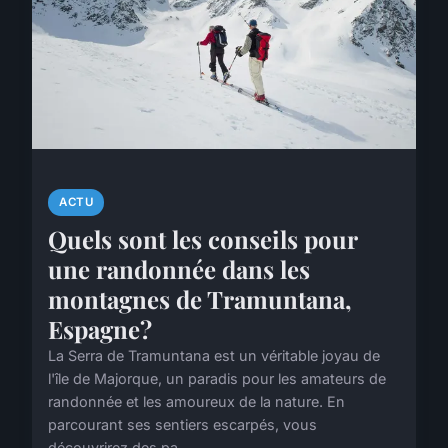
ACTU
Quels sont les conseils pour
une randonnée dans les
montagnes de Tramuntana,
Espagne?
La Serra de Tramuntana est un véritable joyau de
l'île de Majorque, un paradis pour les amateurs de
randonnée et les amoureux de la nature. En
parcourant ses sentiers escarpés, vous
découvrirez des pa...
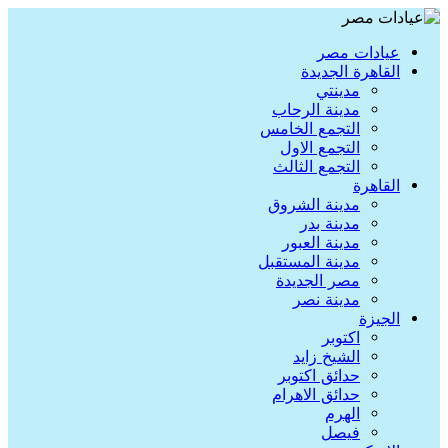
عيادات مصر
القاهرة الجديدة
مدينتي
مدينة الرحاب
التجمع الخامس
التجمع الاول
التجمع الثالث
القاهرة
مدينة الشروق
مدينة بدر
مدينة العبور
مدينة المستقبل
مصر الجديدة
مدينة نصر
الجيزة
اكتوبر
الشيخ زايد
حدائق اكتوبر
حدائق الاهرام
الهرم
فيصل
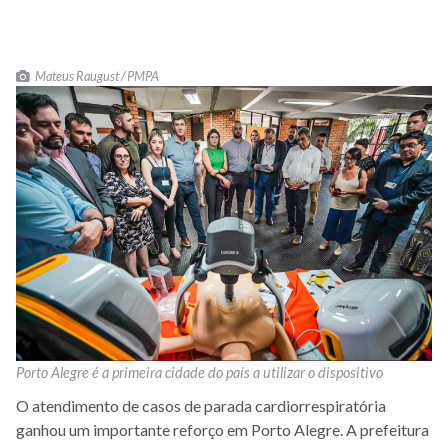
Mateus Raugust / PMPA
Porto Alegre é a primeira cidade do país a utilizar o dispositivo
O atendimento de casos de parada cardiorrespiratória
ganhou um importante reforço em Porto Alegre. A prefeitura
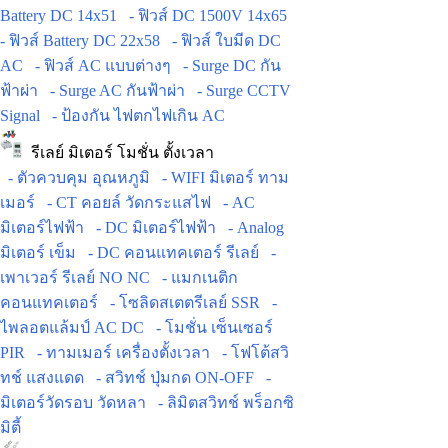
Battery DC 14x51
- ฟิวส์ DC 1500V 14x65
- ฟิวส์ Battery DC 22x58
- ฟิวส์ ใบมีด DC
AC
- ฟิวส์ AC แบบต่างๆ
- Surge DC กัน
ฟ้าผ่า
- Surge AC กันฟ้าผ่า
- Surge CCTV
Signal
- ป้องกัน ไฟตกไฟเกิน AC
รีเลย์ มิเตอร์ โมชั่น ตั้งเวลา
- ตัวควบคุม อุณหภูมิ
- WIFI มิเตอร์ ทาม
เมอร์
- CT คอยล์ วัดกระแสไฟ
- AC
มิเตอร์ไฟฟ้า
- DC มิเตอร์ไฟฟ้า
- Analog
มิเตอร์ เข็ม
- DC คอนแทคเตอร์ รีเลย์
-
เพาเวอร์ รีเลย์ NO NC
- แมกเนติก
คอนแทคเตอร์
- โซลิดสเตตรีเลย์ SSR
-
ไพลอตแล้มป์ AC DC
- โมชั่น เซ็นเซอร์
PIR
- ทามเมอร์ เครื่องตั้งเวลา
- โฟโต้สวิ
ทช์ แสงแดด
- สวิทช์ ปุ่มกด ON-OFF
-
มิเตอร์วัดรอบ วัดหลา
- ลิมิตสวิทช์ พร็อกซิ
มิตี้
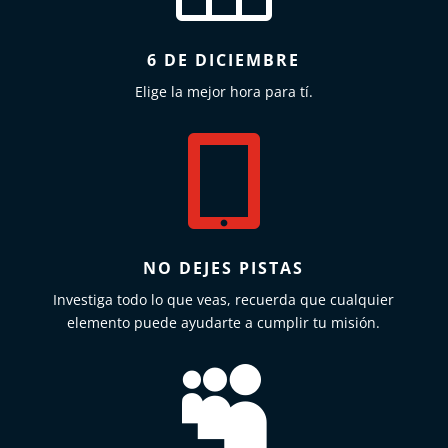
6 DE DICIEMBRE
Elige la mejor hora para tí.

NO DEJES PISTAS
Investiga todo lo que veas, recuerda que cualquier
elemento puede ayudarte a cumplir tu misión.

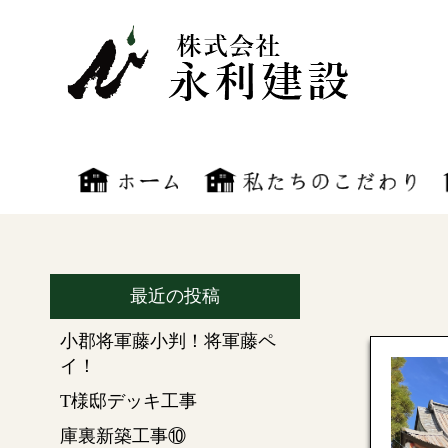
最近の投稿
小郡将軍藤小判！将軍藤ペ
イ！
T様邸デッキ工事
庫裏新築工事⑩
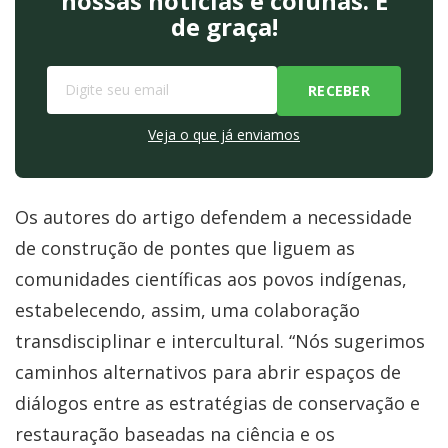
nossas notícias e colunas. É
de graça!
Veja o que já enviamos
Os autores do artigo defendem a necessidade
de construção de pontes que liguem as
comunidades científicas aos povos indígenas,
estabelecendo, assim, uma colaboração
transdisciplinar e intercultural. “Nós sugerimos
caminhos alternativos para abrir espaços de
diálogos entre as estratégias de conservação e
restauração baseadas na ciência e os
^^^^^^^^^^^^^^^^
Brief: Look through the material above. Transcribe exactly the lines between the ones with "Battery DC 14x51" and "NO DEJES PISTAS", inclusive, and keep pictures out.

Output of the task:
Battery DC 14x51
- ฟิวส์ DC 1500V 14x65
- ฟิวส์ Battery DC 22x58
- ฟิวส์ ใบมีด DC
AC
- ฟิวส์ AC แบบต่างๆ
- Surge DC กัน
ฟ้าผ่า
- Surge AC กันฟ้าผ่า
- Surge CCTV
Signal
- ป้องกัน ไฟตกไฟเกิน AC
รีเลย์ มิเตอร์ โมชั่น ตั้งเวลา
- ตัวควบคุม อุณหภูมิ
- WIFI มิเตอร์ ทาม
เมอร์
- CT คอยล์ วัดกระแสไฟ
- AC
มิเตอร์ไฟฟ้า
- DC มิเตอร์ไฟฟ้า
- Analog
มิเตอร์ เข็ม
- DC คอนแทคเตอร์ รีเลย์
-
เพาเวอร์ รีเลย์ NO NC
- แมกเนติก
คอนแทคเตอร์
- โซลิดสเตตรีเลย์ SSR
-
ไพลอตแล้มป์ AC DC
- โมชั่น เซ็นเซอร์
PIR
- ทามเมอร์ เครื่องตั้งเวลา
- โฟโต้สวิ
ทช์ แสงแดด
- สวิทช์ ปุ่มกด ON-OFF
-
มิเตอร์วัดรอบ วัดหลา
- ลิมิตสวิทช์ พร็อกซิ
มิตี้
6 DE DICIEMBRE
Elige la mejor hora para tí.

NO DEJES PISTAS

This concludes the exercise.